- Data listing:
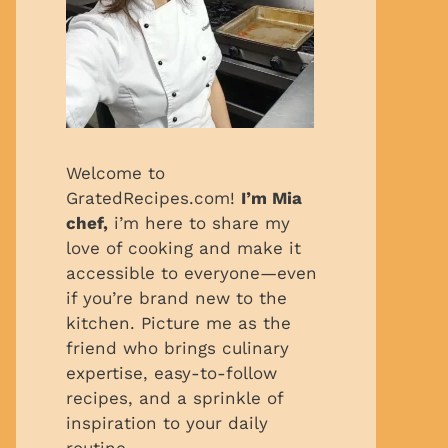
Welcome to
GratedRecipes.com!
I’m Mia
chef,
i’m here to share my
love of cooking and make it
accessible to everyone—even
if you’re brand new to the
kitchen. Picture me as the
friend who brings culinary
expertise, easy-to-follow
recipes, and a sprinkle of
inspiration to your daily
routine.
--
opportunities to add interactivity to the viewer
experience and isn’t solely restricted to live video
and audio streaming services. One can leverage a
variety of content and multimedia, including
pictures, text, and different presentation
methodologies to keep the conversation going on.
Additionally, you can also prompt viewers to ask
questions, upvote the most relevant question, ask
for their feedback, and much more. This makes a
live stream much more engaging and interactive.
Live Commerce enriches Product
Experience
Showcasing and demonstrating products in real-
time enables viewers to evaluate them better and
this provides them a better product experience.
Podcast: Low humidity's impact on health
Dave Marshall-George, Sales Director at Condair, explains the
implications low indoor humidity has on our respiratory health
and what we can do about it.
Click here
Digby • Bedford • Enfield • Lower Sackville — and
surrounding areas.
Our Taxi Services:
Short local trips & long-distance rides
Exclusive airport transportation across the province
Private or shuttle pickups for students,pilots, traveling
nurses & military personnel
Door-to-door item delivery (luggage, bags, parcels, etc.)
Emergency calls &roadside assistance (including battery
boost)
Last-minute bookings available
* * *
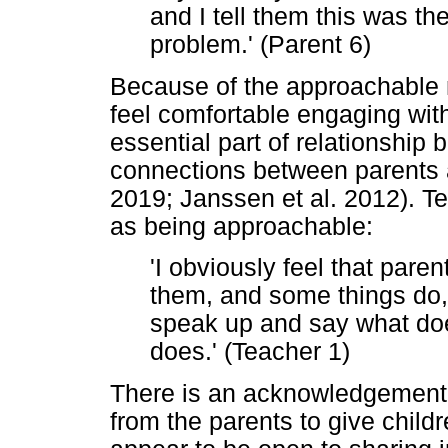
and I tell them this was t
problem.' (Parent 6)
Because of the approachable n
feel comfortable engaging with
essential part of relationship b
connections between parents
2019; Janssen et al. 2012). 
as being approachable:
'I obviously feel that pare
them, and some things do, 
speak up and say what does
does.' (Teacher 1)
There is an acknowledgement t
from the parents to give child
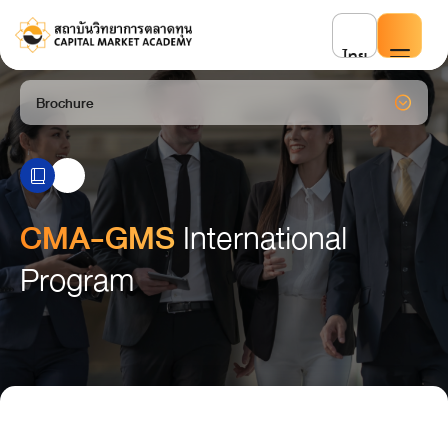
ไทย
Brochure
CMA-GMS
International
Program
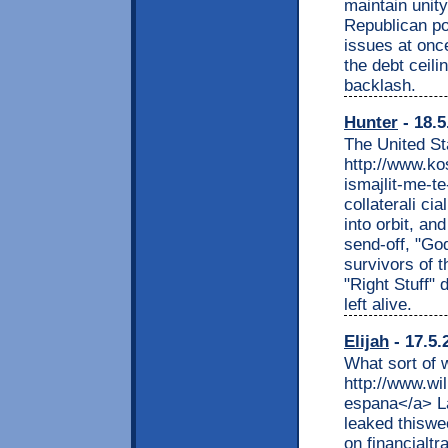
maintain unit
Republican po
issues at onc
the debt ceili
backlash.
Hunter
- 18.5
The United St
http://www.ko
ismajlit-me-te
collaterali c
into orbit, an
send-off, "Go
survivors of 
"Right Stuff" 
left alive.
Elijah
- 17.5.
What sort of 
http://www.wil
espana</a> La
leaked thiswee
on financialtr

- Required work:
In the listing above, find every line with the word "much" and copy it out.

- Response for this exercise:
for their feedback, and much more. This makes a
live stream much more engaging and interactive.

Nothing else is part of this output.